> **Task to carry out**
When you write out the listing, keep every character and omit the pictures.

> **Working data**
──────
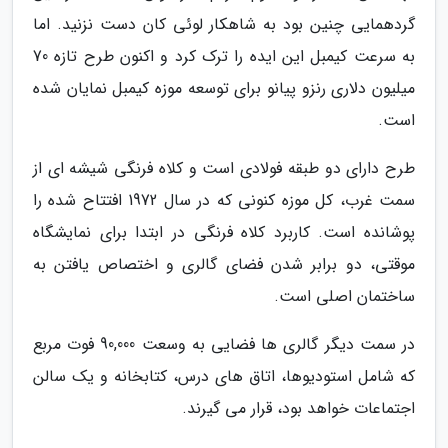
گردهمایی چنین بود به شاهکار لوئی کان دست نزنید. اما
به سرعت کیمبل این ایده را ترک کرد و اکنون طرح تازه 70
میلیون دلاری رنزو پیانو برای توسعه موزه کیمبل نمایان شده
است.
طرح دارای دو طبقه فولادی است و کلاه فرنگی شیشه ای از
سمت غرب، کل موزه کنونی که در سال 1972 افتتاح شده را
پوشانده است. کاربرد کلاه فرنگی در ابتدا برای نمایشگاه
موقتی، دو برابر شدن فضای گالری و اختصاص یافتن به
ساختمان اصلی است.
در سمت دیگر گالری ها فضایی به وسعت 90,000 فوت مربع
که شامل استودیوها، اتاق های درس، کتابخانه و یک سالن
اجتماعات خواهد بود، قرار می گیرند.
──────
> **Written response**
گردهمایی چنین بود به شاهکار لوئی کان دست نزنید. اما
به سرعت کیمبل این ایده را ترک کرد و اکنون طرح تازه 70
میلیون دلاری رنزو پیانو برای توسعه موزه کیمبل نمایان شده
است.
طرح دارای دو طبقه فولادی است و کلاه فرنگی شیشه ای از
سمت غرب، کل موزه کنونی که در سال 1972 افتتاح شده را
پوشانده است. کاربرد کلاه فرنگی در ابتدا برای نمایشگاه
موقتی، دو برابر شدن فضای گالری و اختصاص یافتن به
ساختمان اصلی است.
در سمت دیگر گالری ها فضایی به وسعت 90,000 فوت مربع
که شامل استودیوها، اتاق های درس، کتابخانه و یک سالن
اجتماعات خواهد بود، قرار می گیرند.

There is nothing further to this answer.